We can come forward to this throne boldly, not in our own merit, but through Christ our Redeemer. Throughout the day, we can pray prayers like this:
“Lord Jesus, I turn from everything else to You. Thank You, You are in my spirit. I come to You, to Your throne of grace right now. In the midst of my situation, I come forward to receive Your mercy and to find Your grace.”
“I exhort therefore, first of all, that petitions, prayers, intercessions, thanksgivings be made on behalf of all men.”—1 Timothy 2:1
Note 2 on the word intercessions in the New Testament Recovery Version explains that “the Greek word denotes an approaching of God in a personal and confiding manner, i.e., an intervening, an interfering, before God in others’ affairs for their benefit.”
When our friends, relatives, or coworkers are having difficulties, we can come to God in prayer on their behalf. We may not be able to solve their problems, but we can intercede for them.

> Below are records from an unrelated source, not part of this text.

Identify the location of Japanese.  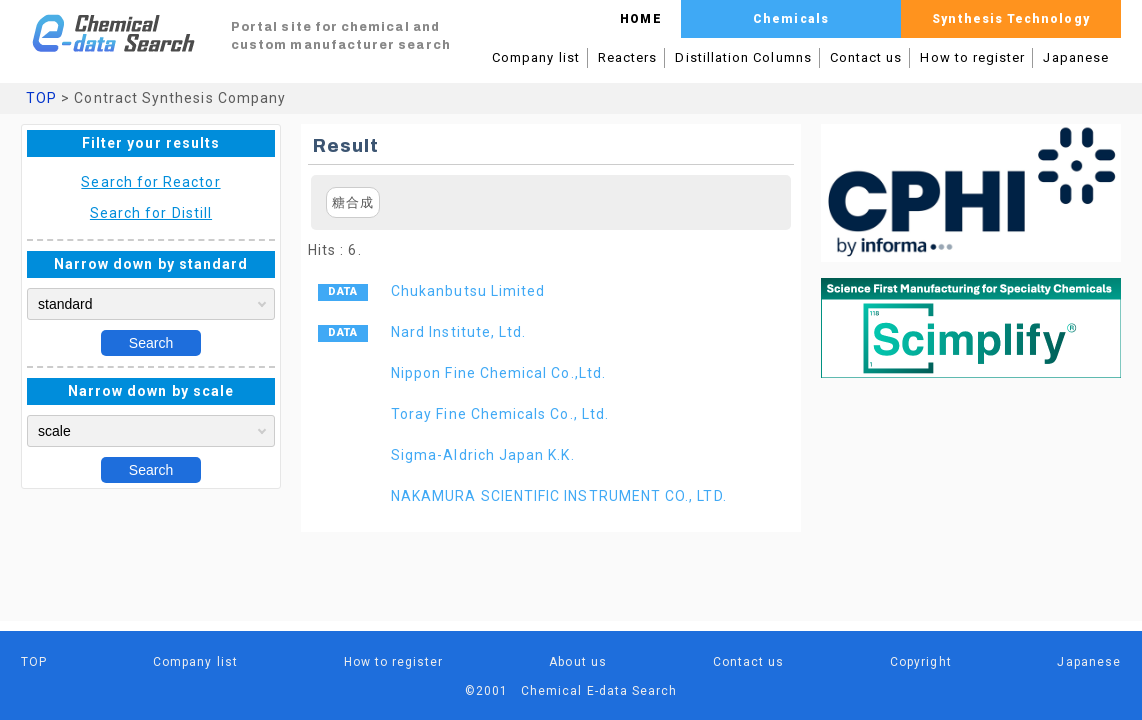 (1076, 57).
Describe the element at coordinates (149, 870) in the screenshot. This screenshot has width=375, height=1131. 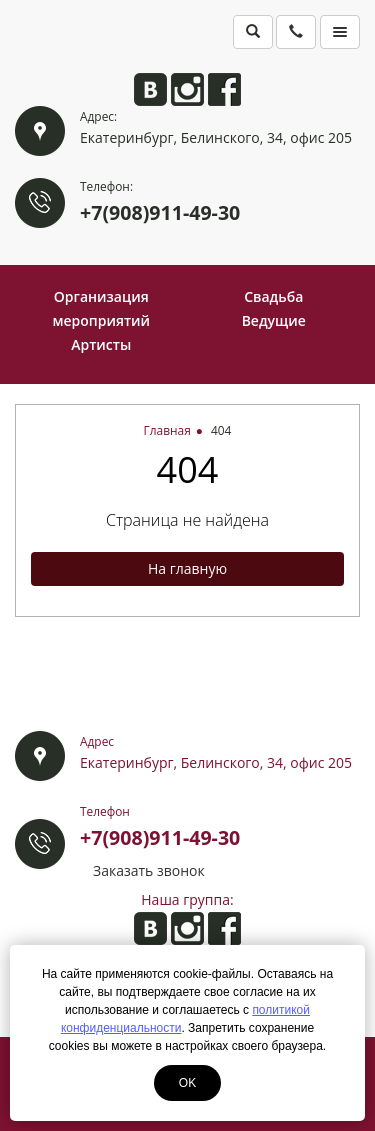 I see `Заказать звонок` at that location.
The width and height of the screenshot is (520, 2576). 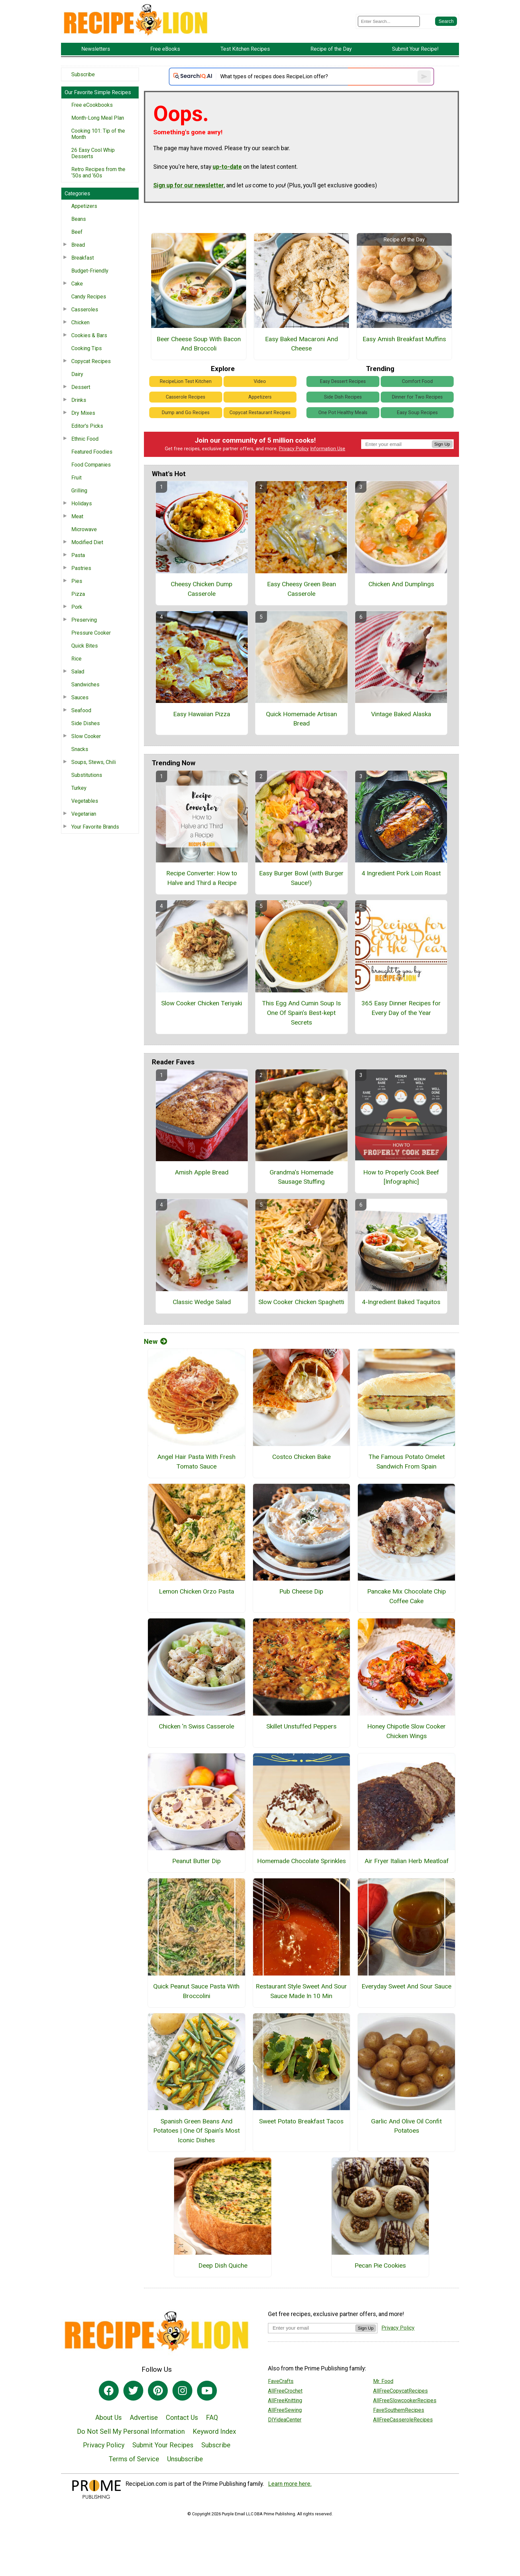 What do you see at coordinates (285, 2391) in the screenshot?
I see `AllFreeCrochet` at bounding box center [285, 2391].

Verses 3 and 4 of the same chapter say that praying for people is something good and acceptable in the sight of our Savior God, since He desires all men to be saved and to come to the full knowledge of the truth. We can especially pray for people we know who haven’t yet been saved. For example,
“Lord Jesus, I ask You to save my cousin. Lord, I pray that he would believe in You. Work in his life and in his heart to cause him to be open to You.”

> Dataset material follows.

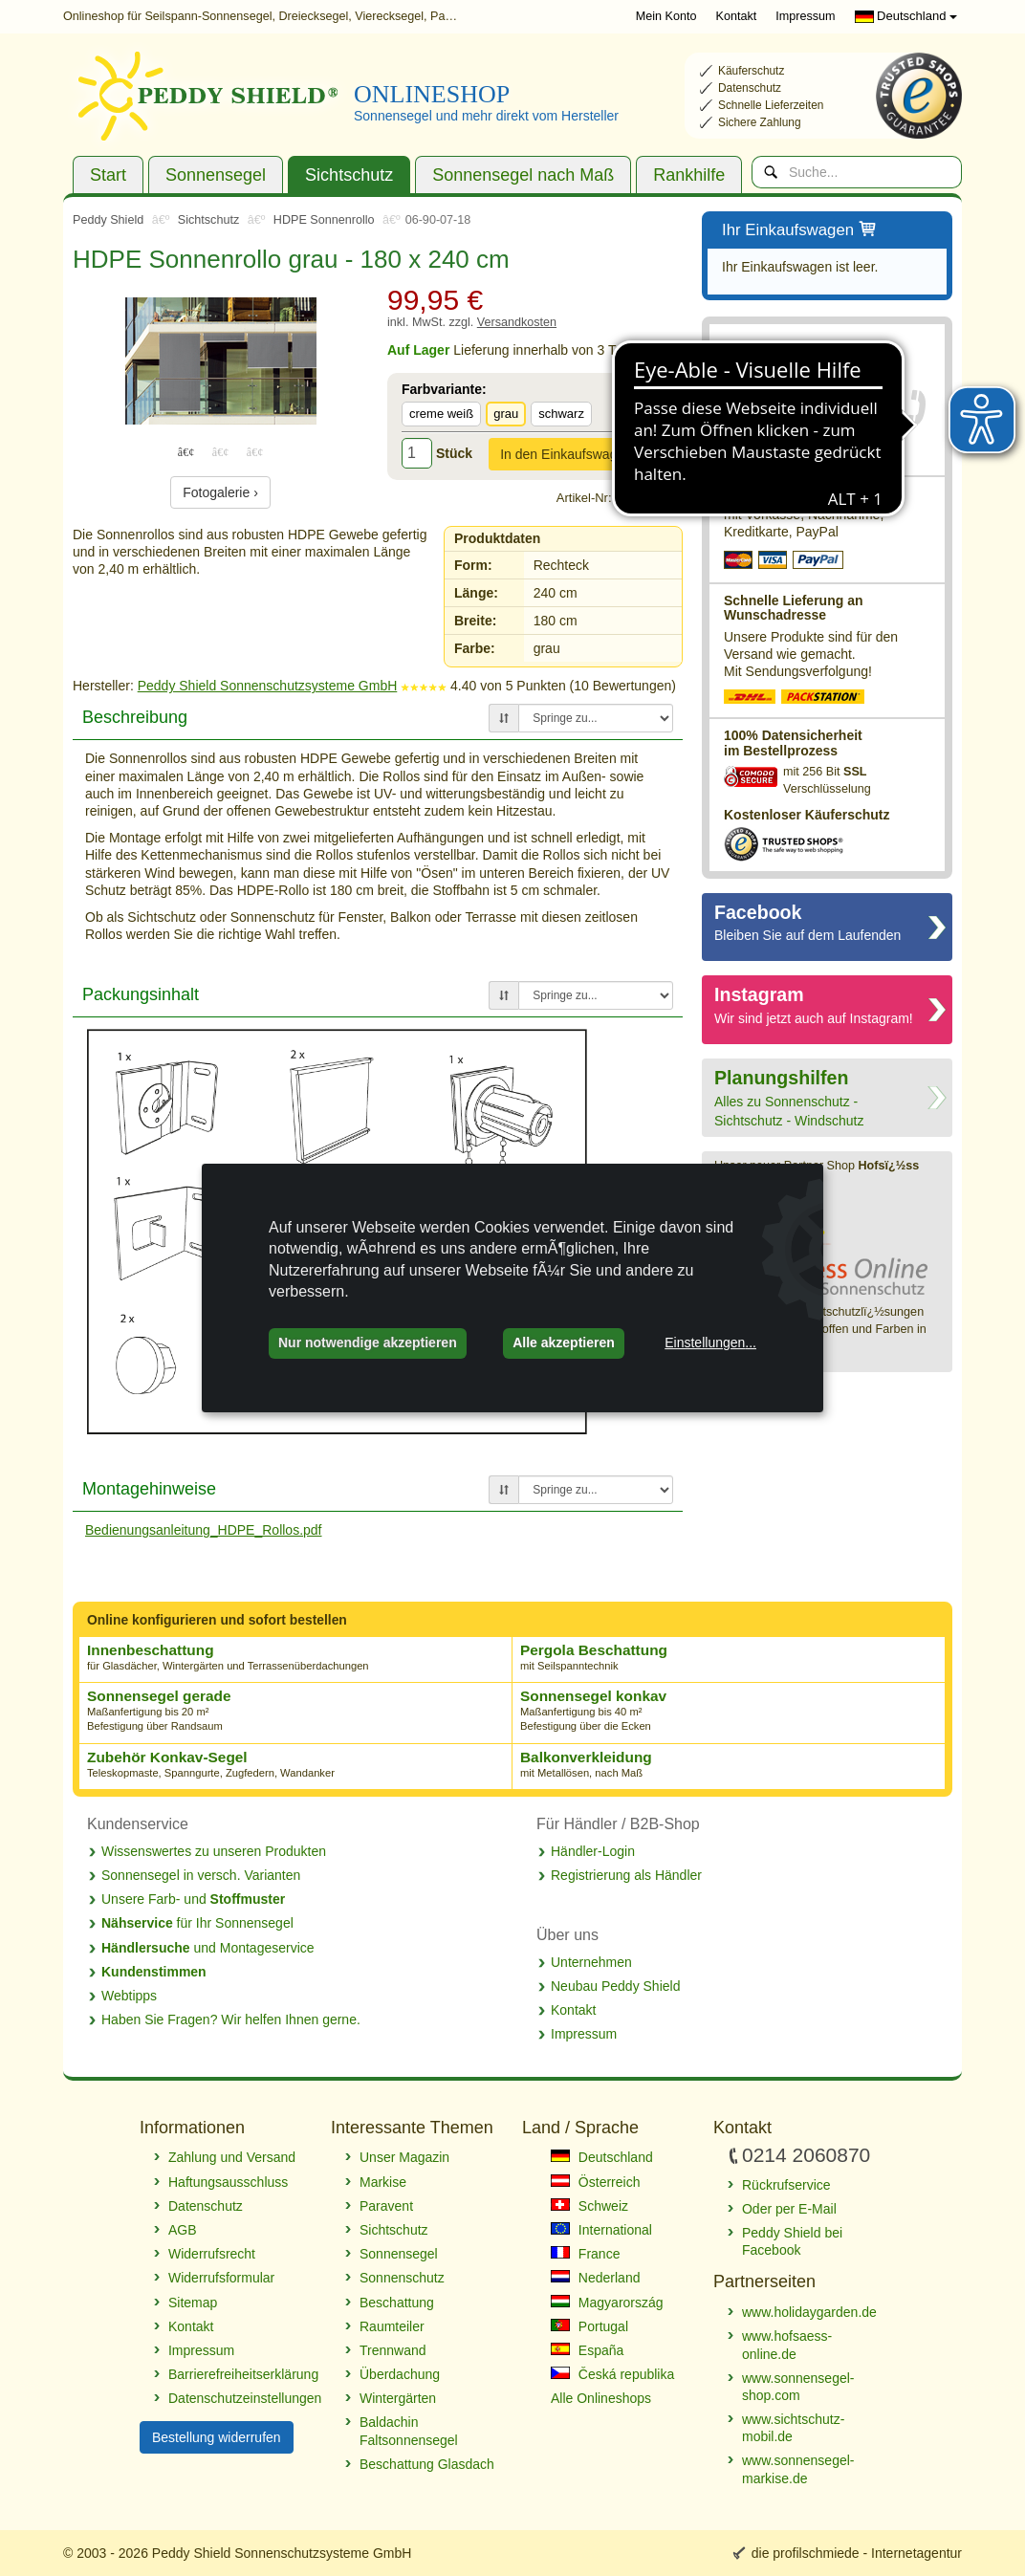  What do you see at coordinates (393, 2350) in the screenshot?
I see `Trennwand` at bounding box center [393, 2350].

“In nothing be anxious, but in everything, by prayer and petition with thanksgiving, let your requests be made known to God.”—Philippians 4:6
The more we think about our troubles, great or small, the more anxious we become. But we can transcend how we feel by praying, even with thanksgiving. In the midst of our troubling circumstances, through prayer we can contact the Lord Jesus who fills us with the peace of God and delivers us from anxiety.
“Oh Lord, thank You, I can bring everything to You. And thank You for being my real peace. I don’t need to be anxious because I know You care for me. Thank You, Lord.”
“Receive the helmet of salvation and the sword of the Spirit, which Spirit is the word of God, by means of all prayer and petition, praying at every time in spirit.”—Ephesians 6:17-18
According to these verses, the Spirit is the Word of God, and we are to receive the Word by praying in our spirit. Exercising our spirit by praying with God’s Word is a wonderful way to pray. If we don’t know what to pray, we can simply read a verse and pray to the Lord by using the words of that verse. For example, let’s use the phrase “I am the bread of life” from John 6:48:
“Oh Lord, You are the bread of life. Lord, You are bread to fill all my hunger. Thank You, Lord, for being the bread of life. Thank You for giving me eternal life.”
Prayer is our spiritual breathing
Prayer is as essential to our Christian life as breathing is to our physical life. It’s our spiritual breathing. Like breathing, praying is something we can practice anytime and anywhere to experience forgiveness, receive mercy and find grace, intercede for others, be saved from anxiety, and take in God’s Word. Thank the Lord that we can experience so much by prayer!